A Hizumibo ( Leveling stick) is a tool used by knife forgers, sharpeners, makers and sellers to correct bends in the blade. The Hitohira page says "Plain", meaning it is not finished. When finished it it should have various cut outs to fit the blade at various angles.


----------



## GBT-Splint (Jan 3, 2021)

KenHash said:


> A Hizumibo ( Leveling stick) is a tool used by knife forgers, sharpeners, makers and sellers to correct bends in the blade. The Hitohira page says "Plain", meaning it is not finished. When finished it it should have various cut outs to fit the blade at various angles.
> 
> View attachment 108406
> 
> View attachment 108407


I was sure it was a handle, now I feel like a fool  Thanks for letting us know.


----------



## DavidPF (Jan 4, 2021)

GBT-Splint said:


> I was sure it was a handle, now I feel like a fool


They do look amazingly similar - maybe the relative dimensions are different, IDK - I was totally fooled by the similarity of the pictures.


----------



## KenHash (Jan 4, 2021)

Without the cut out sections it does look just like a tool handle.
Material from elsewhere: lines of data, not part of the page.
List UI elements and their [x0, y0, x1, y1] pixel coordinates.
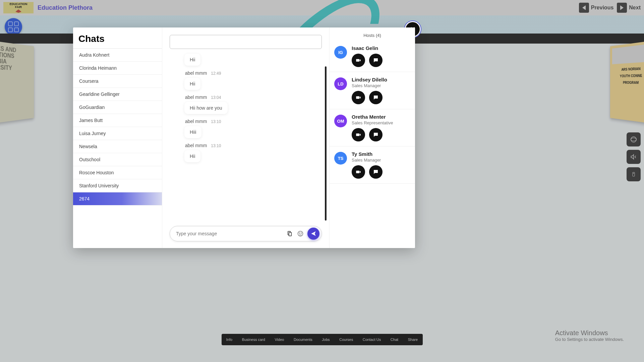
- thread-scrollbar[interactable]: [325, 66, 327, 221]
- host-info: Oretha MenterSales Representative: [352, 114, 410, 141]
- message-meta: abel mmm13:10: [185, 143, 319, 148]
- conversation-item[interactable]: Gearldine Gellinger: [73, 88, 162, 101]
- svg-rect-5: [289, 232, 292, 236]
- host-info: Lindsey DilelloSales Manager: [352, 77, 410, 104]
- message-group: abel mmm13:04Hii how are you: [184, 95, 319, 114]
- message-meta: abel mmm13:10: [185, 119, 319, 124]
- hosts-heading: Hosts (4): [330, 27, 415, 41]
- message-group: abel mmm13:10Hii: [184, 143, 319, 162]
- message-group: Hii: [184, 54, 319, 66]
- chat-button[interactable]: [369, 54, 383, 67]
- conversation-item[interactable]: Luisa Jurney: [73, 127, 162, 140]
- message-bubble: Hii: [184, 150, 200, 162]
- message-group: abel mmm12:49Hii: [184, 70, 319, 90]
- host-name: Lindsey Dilello: [352, 77, 410, 82]
- conversation-item[interactable]: Clorinda Heimann: [73, 62, 162, 75]
- host-item: TSTy SmithSales Manager: [330, 146, 415, 184]
- host-name: Ty Smith: [352, 151, 410, 157]
- message-time: 13:10: [211, 143, 221, 148]
- attach-icon[interactable]: [286, 231, 293, 237]
- host-name: Isaac Gelin: [352, 45, 410, 51]
- host-actions: [352, 91, 410, 104]
- chat-thread-pane: Hiiabel mmm12:49Hiiabel mmm13:04Hii how …: [162, 27, 329, 248]
- chats-modal: Chats Audra KohnertClorinda HeimannCours…: [73, 27, 415, 248]
- message-thread[interactable]: Hiiabel mmm12:49Hiiabel mmm13:04Hii how …: [162, 52, 329, 226]
- message-bubble: Hii: [184, 78, 200, 90]
- video-call-button[interactable]: [352, 128, 365, 141]
- host-item: OMOretha MenterSales Representative: [330, 109, 415, 146]
- send-button[interactable]: [307, 228, 319, 240]
- message-sender: abel mmm: [185, 70, 207, 76]
- chats-sidebar: Chats Audra KohnertClorinda HeimannCours…: [73, 27, 162, 248]
- svg-point-7: [299, 233, 300, 234]
- conversation-item[interactable]: 2674: [73, 192, 162, 205]
- svg-rect-11: [374, 97, 377, 97]
- message-sender: abel mmm: [185, 119, 207, 124]
- message-time: 12:49: [211, 71, 221, 76]
- host-info: Isaac Gelin: [352, 45, 410, 67]
- conversation-item[interactable]: Roscoe Houston: [73, 166, 162, 179]
- host-actions: [352, 128, 410, 141]
- host-info: Ty SmithSales Manager: [352, 151, 410, 179]
- message-input[interactable]: [176, 231, 283, 236]
- conversation-item[interactable]: Coursera: [73, 75, 162, 88]
- chat-search-input[interactable]: [170, 35, 322, 49]
- host-avatar: OM: [334, 115, 347, 127]
- message-bubble: Hii: [184, 54, 200, 66]
- chat-button[interactable]: [369, 165, 383, 179]
- message-composer: [170, 226, 322, 241]
- svg-rect-16: [374, 172, 376, 172]
- host-avatar: IG: [334, 46, 347, 59]
- conversation-item[interactable]: James Butt: [73, 114, 162, 127]
- host-role: Sales Manager: [352, 158, 410, 163]
- svg-rect-14: [374, 134, 376, 135]
- svg-rect-12: [374, 97, 376, 98]
- host-avatar: LD: [334, 77, 347, 90]
- conversation-item[interactable]: GoGuardian: [73, 101, 162, 114]
- message-sender: abel mmm: [185, 143, 207, 148]
- svg-rect-9: [374, 59, 377, 60]
- conversation-item[interactable]: Outschool: [73, 153, 162, 166]
- host-actions: [352, 165, 410, 179]
- host-avatar: TS: [334, 152, 347, 165]
- message-meta: abel mmm13:04: [185, 95, 319, 100]
- host-role: Sales Manager: [352, 83, 410, 88]
- conversation-list[interactable]: Audra KohnertClorinda HeimannCourseraGea…: [73, 49, 162, 205]
- chat-button[interactable]: [369, 91, 383, 104]
- chat-button[interactable]: [369, 128, 383, 141]
- conversation-item[interactable]: Stanford University: [73, 179, 162, 192]
- message-time: 13:04: [211, 95, 221, 100]
- svg-rect-13: [374, 134, 377, 134]
- host-role: Sales Representative: [352, 120, 410, 125]
- svg-rect-15: [374, 171, 377, 171]
- message-sender: abel mmm: [185, 95, 207, 100]
- message-meta: abel mmm12:49: [185, 70, 319, 76]
- host-actions: [352, 54, 410, 67]
- chats-heading: Chats: [73, 27, 162, 49]
- host-item: IGIsaac Gelin: [330, 41, 415, 72]
- host-name: Oretha Menter: [352, 114, 410, 120]
- message-bubble: Hii how are you: [184, 102, 228, 114]
- emoji-icon[interactable]: [297, 230, 304, 237]
- svg-point-6: [298, 231, 303, 236]
- message-group: abel mmm13:10Hiii: [184, 119, 319, 138]
- video-call-button[interactable]: [352, 54, 365, 67]
- video-call-button[interactable]: [352, 91, 365, 104]
- video-call-button[interactable]: [352, 165, 365, 179]
- svg-rect-10: [374, 60, 376, 60]
- svg-point-8: [301, 233, 302, 234]
- message-time: 13:10: [211, 119, 221, 124]
- hosts-panel: Hosts (4) IGIsaac GelinLDLindsey Dilello…: [329, 27, 415, 248]
- conversation-item[interactable]: Newsela: [73, 140, 162, 153]
- conversation-item[interactable]: Audra Kohnert: [73, 49, 162, 62]
- message-bubble: Hiii: [184, 126, 201, 138]
- host-item: LDLindsey DilelloSales Manager: [330, 72, 415, 109]
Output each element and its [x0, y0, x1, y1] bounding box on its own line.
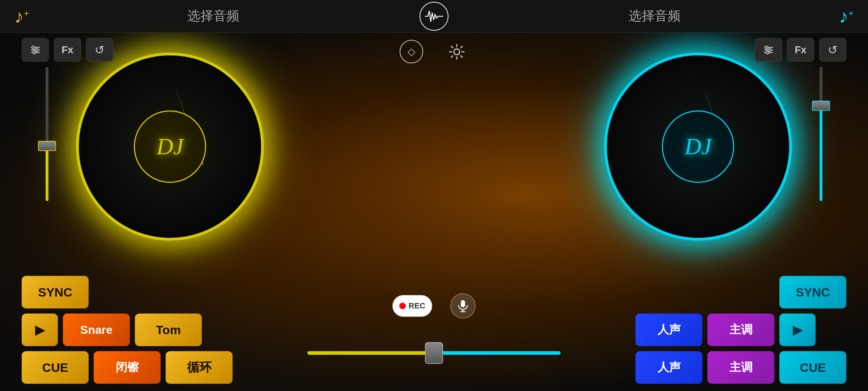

The only notable difference being the ratio between the rounded handle and the squared portion.


----------



## OllieOllie (Nov 1, 2021)

Hi,

Anyone know where i get get one? Been looking around for days for this.


----------



## bsfsu (Nov 1, 2021)

I got mine from a tree


----------



## KenHash (Nov 1, 2021)

OllieChanSG said:


> Hi,
> 
> Anyone know where i get get one? Been looking around for days for this.



Hitohira sells them but in plain form. So you'd have to make your own cutouts.
Already cut out ones are sold in Japan but cost more.


----------



## OllieOllie (Nov 1, 2021)

KenHash said:


> Hitohira sells them but in plain form. So you'd have to make your own cutouts.
> Already cut out ones are sold in Japan but cost more.


Sold out on Hitohira. Trying to find it online but no luck. You have any idea where I can them? Do you know the Kanji for this? Haha I may have a better chance to find online.


----------



## KenHash (Nov 1, 2021)

OllieChanSG said:


> Sold out on Hitohira. Trying to find it online but no luck. You have any idea where I can them? Do you know the Kanji for this? Haha I may have a better chance to find online.



Hizumibo is usually written ひずみ棒。
They are available on Rakuten. Rakuten no longer has their Rakuten Global service, but I suppose you could use
one of those forwarding companies.
This site has an overseas order form：
修正棒 - 「研匠」光三郎 包丁の販売・研ぎ修理[海外発送可] (mitusaburo.jp)


----------



## OllieOllie (Nov 1, 2021)

Thank you very much for the info. I will check them out!

Have a great day! Thanks…


----------